Container vessel capacity delivered in 2015 has reached a new record as 212 new cellular containerships, with a total capacity of 1,714,860 teu, have joined the global fleet over the course of this year, according to Alphaliner Research.
The capacity influx from newbuildings therewith clearly exceeded the previous records of 1,527,800 teu, recorded in 2008, and 1,466,870 teu, delivered in 2014.
Carriers were apparently undeterred by weakening market conditions last year and continued their big-ship strategies – ultra-large container vessels (ULCVs) representing 24% of the total cellular orderbook.
As a result of the severe over-capacity, the idle containership fleet has surged in the second half of 2015. It has now reached a five-year high, with some 1.3 Mteu of capacity unemployed.
The analyst warned that the “ongoing race” between carriers within the four east-west vessel-sharing alliances to have the lowest unit costs, by reason of the highest nominal capacity, would add to further overcapacity pressures, due to the high number of ULCVs to be delivered in the coming years.

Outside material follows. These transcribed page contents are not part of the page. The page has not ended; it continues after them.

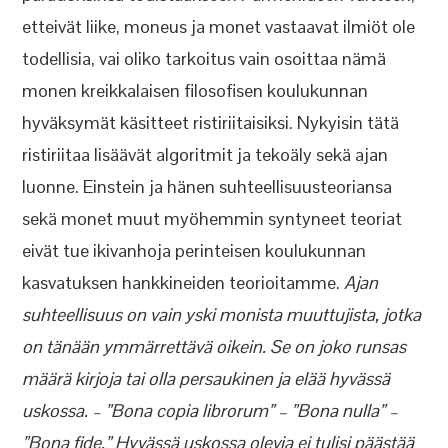
etteivät liike, moneus ja monet vastaavat ilmiöt ole
todellisia, vai oliko tarkoitus vain osoittaa nämä
monen kreikkalaisen filosofisen koulukunnan
hyväksymät käsitteet ristiriitaisiksi. Nykyisin tätä
ristiriitaa lisäävät algoritmit ja tekoäly sekä ajan
luonne. Einstein ja hänen suhteellisuusteoriansa
sekä monet muut myöhemmin syntyneet teoriat
eivät tue ikivanhoja perinteisen koulukunnan
kasvatuksen hankkineiden teorioitamme.
Ajan
suhteellisuus on vain yski monista muuttujista, jotka
on tänään ymmärrettävä oikein. Se on joko runsas
määrä kirjoja tai olla persaukinen ja elää hyvässä
uskossa. – ”Bona copia librorum” – ”Bona nulla” –
”Bona fide.” Hyvässä uskossa olevia ei tulisi päästää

The year’s high fleet growth proved to be unsustainable, as idle containership capacity soared to 1.36 Mteu at the end of 2015, compared to only 0.23 Mteu at the beginning of the year.
However, these weak market conditions failed to deter owners from ordering more containerships. A total of 255 vessels was ordered last year with a total capacity of 2.34 Mteu.
The value all containerships contracted over the course of the last year reached an estimated $20.2 Bn, 98% higher than in 2014.
A fair number of these newbuilding contracts was driven by the new IMO Tier III requirements, which prompted some owners to bring forward planned orders. This way, the more expensive solutions required to meet the stricter emission standards for ships with keels laid after 1 January 2016, could be avoided.